Um das Jahr 1900 wurden in fast allen größeren Städten sowie in den sich touristisch entwickelnden Ortschaften Wetterstationen errichtet. Meist bestückt mit einer Vielzahl von meteorologischen Instrumenten sollte jedem Bürger beziehungsweise Gast die Möglichkeit eingeräumt werden, sich ein Bild vom Wettergeschehen machen zu können. Einige dieser Wettersäulen haben die vergangenen hundert oder mehr Jahre beinahe unbeschadet überstanden oder wurden zwischenzeitlich restauriert. Keine Säule gleicht der anderen, denn die architektonische Vielfalt ist gross. So hat auch Wil im Jahre 1909 eine Wetterstation erhalten. In der Schweiz sind heute nahezu 110 Wettersäulen bekannt.
Im Jahre 1976 hat Georg Rimensberger zum Jubiläum 750 Jahr Äbtestadt Wil eine Seite mit einer kunstvollen Illustration versehen.
Bis zum Juni 1998 erfreute die Wetterstation in der Allee tausende Passanten, die sich auf dem Weg zum oder vom Bahnhof noch über das aktuelle Wetter informierten. Leider hat sich im Laufe der Zeit der Zustand der Wettersäule verschlechtert. Der Verkehrsverein sah sich zu diesem Zeitpunkt nicht in der Lage die Wetterstation zu restaurieren, so entschloss man sich die Station der Stadt zu schenken. Der Stadtrat hat die Schenkung des VVW ohne Auflage angenommen. Im Eigentum der Stadt Wil befinden sich somit folgende Anlagen in der Allee: das Soldatendenkmal, die Wettersäule und die Toiletten-Anlage. Der 1895 erstellte Brunnen inmitten der Allee gehört der Ortsbürgergemeinde Wil, die auch Besitzerin der Allee ist.
Der Stadtrat hat beschlossen, über den Erhalt und die Restaurierung der Wettersäule erst im Zusammenhang mit der allgemeinen Neugestaltung der Allee, nach Abschluss des Stadtsaalbaus, zu entscheiden. Um die sanierungsbedürftige Wettersäule vor weiteren Schäden zu schützen, wird sie entfernt und vorübergehend eingelagert.

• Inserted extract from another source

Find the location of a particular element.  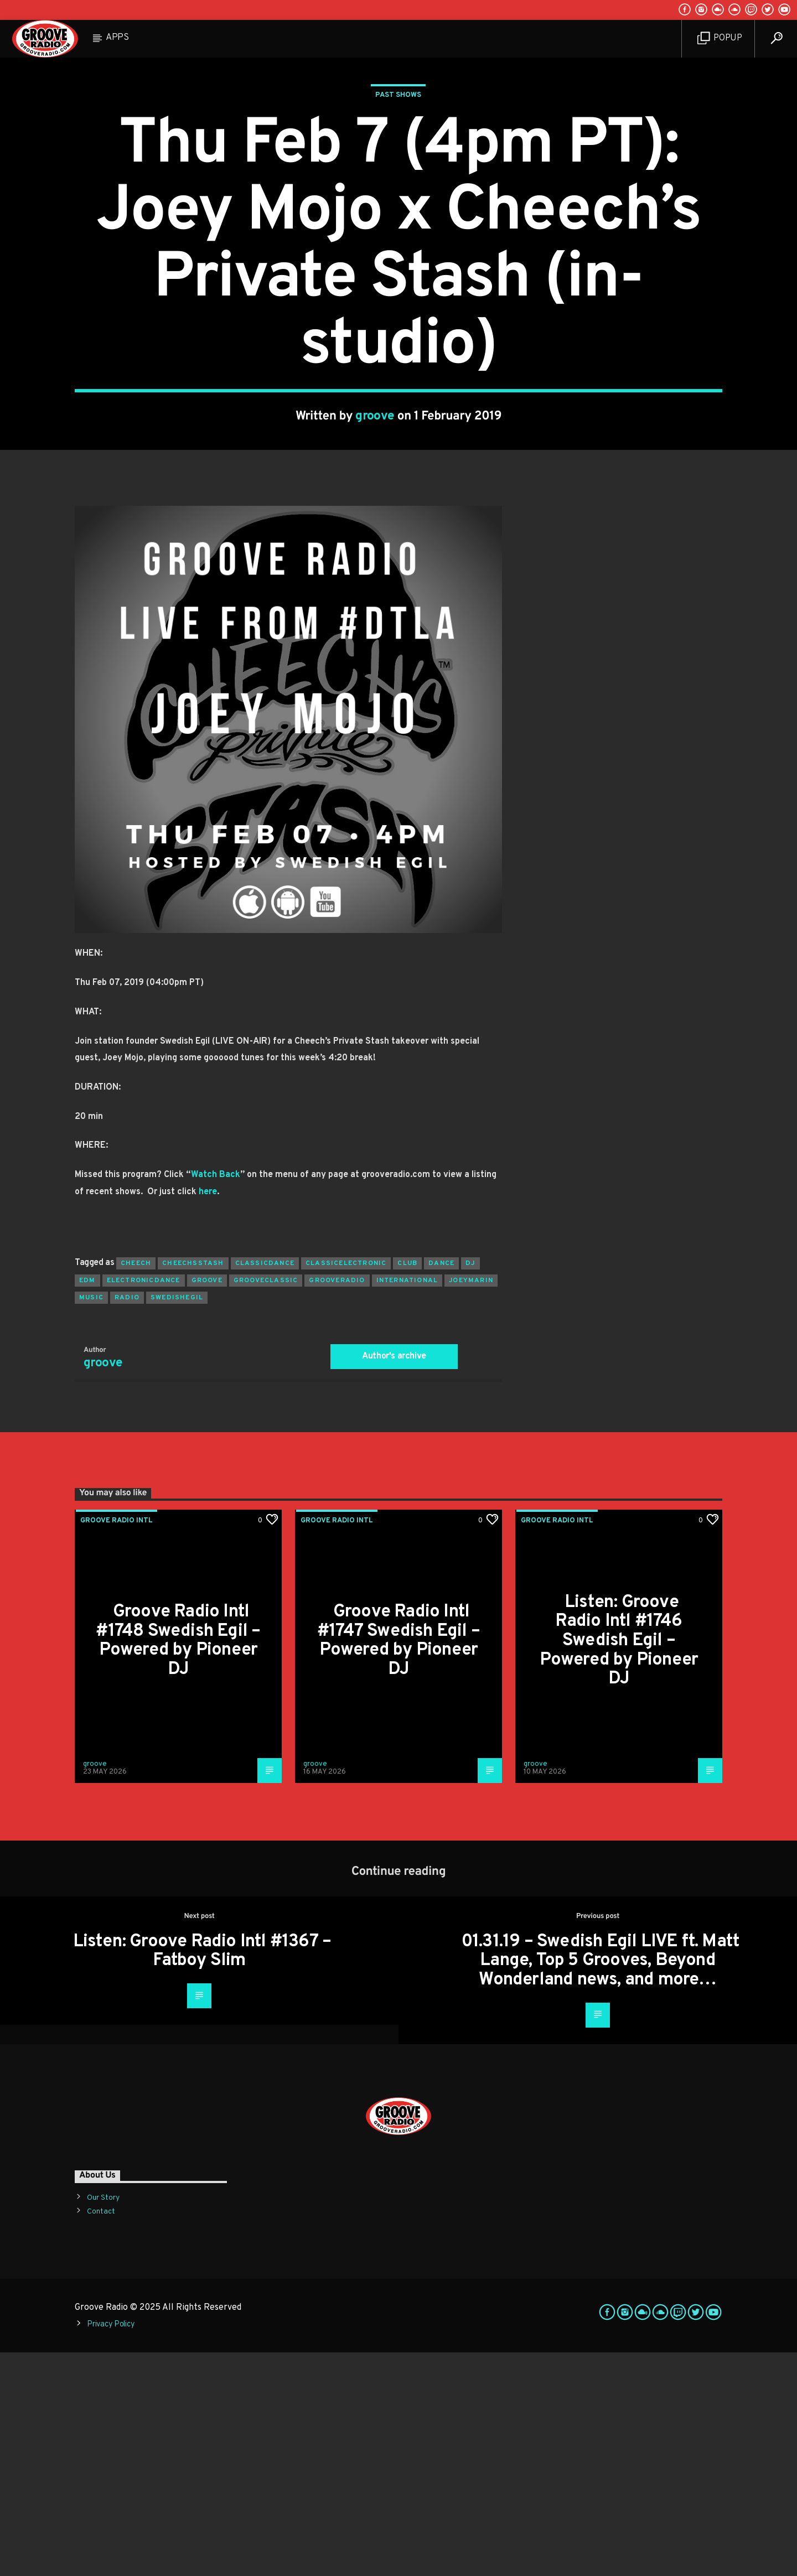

Seither lagerte die Wettersäule in einem Depot des Werkhofes der Stadt Wil. Immer wieder wurden Stimmen von Bürgern der Stadt Wil laut, die die Wetterstation vermissten. In einem Zeitungsartikel in der Wiler Zeitung vom 14. Februar 2002 beschreibt Christof Okle die Wetterstation und schliesst mit dem Zitat von Stadtrat Werner Oertle, dass die Station wahrscheinlich nicht mehr in die Allee zurück kommt. Einige Vorstandsmitglieder des VVW waren darüber sehr enttäuscht, so dass sich Walter Engelhard Vorstandsmitglied des VVW und Geschäftsführer der Firma Stihl in Wil entschloss die Wetterstation zu restaurieren und bis ein anderer Standort in der Stadt gefunden ist auf dem Areal der Firma Stihl AG in Wil aufzustellen.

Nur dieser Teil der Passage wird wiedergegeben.